After a stormy campaign, all quiet at the polls
With little of the inter-party drama that has marked races elsewhere, it was smooth sailing for most voters in the Central area on voting day. At polling stations like School 12 on Magie Avenue in Elizabeth, or at the YM-YWHA of Union County in Union, traffic was light and quick, but the thinking echoed trends voiced elsewhere.
While some people seemed comfortable supporting familiar faces they have gotten to know in cycle after cycle of local elections, others were blithely deciding to vote down the line against the establishment.
One man at School 12 said, “I can’t remember all the names of the people who are running, I just know that they’ve been around for a long time and I think we need a change. I would like to see term limits brought in, no matter which party is in power.”
A woman at the Y said, “I know it’s going to be tough — and I don’t want to see anyone losing their jobs — but I’m voting for the people I think will cut spending. We can’t carry on spending what we don’t have.”

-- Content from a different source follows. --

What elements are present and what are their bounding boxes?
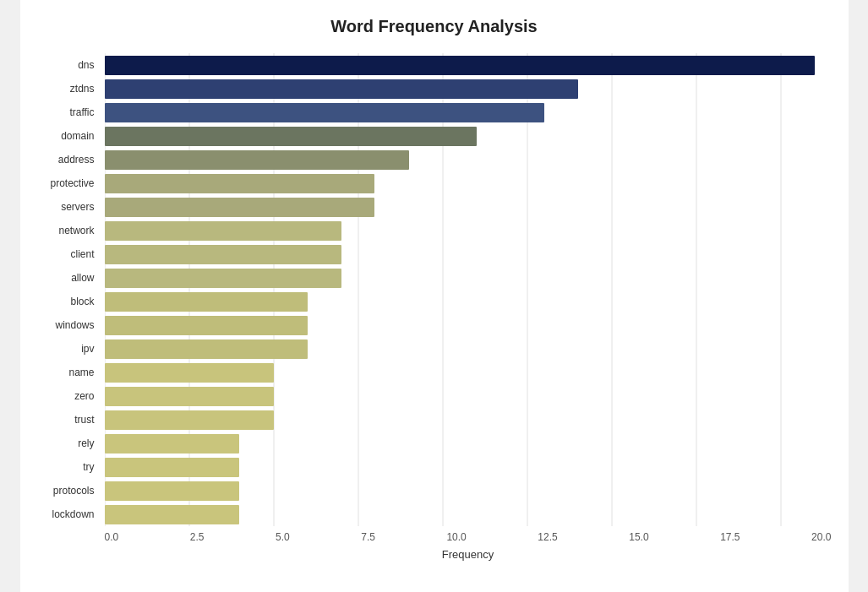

If those people were voting Republican, Larry Lerner of Warren was one of those supporting the Democrats. He voted early; on Election Day he was in Israel, in the Knesset, among those honored for their efforts to free Soviet Jewry decades ago. But speaking by phone from Jerusalem, he was still eager to know the outcome of the District 7 contest between incumbent Republican Congressman Leonard Lance and his Democratic challenger, Ed Potosnak, whom he had supported.
“I suppose I’m going to have to wait until Thursday to see the International Herald-Tribune,” he said.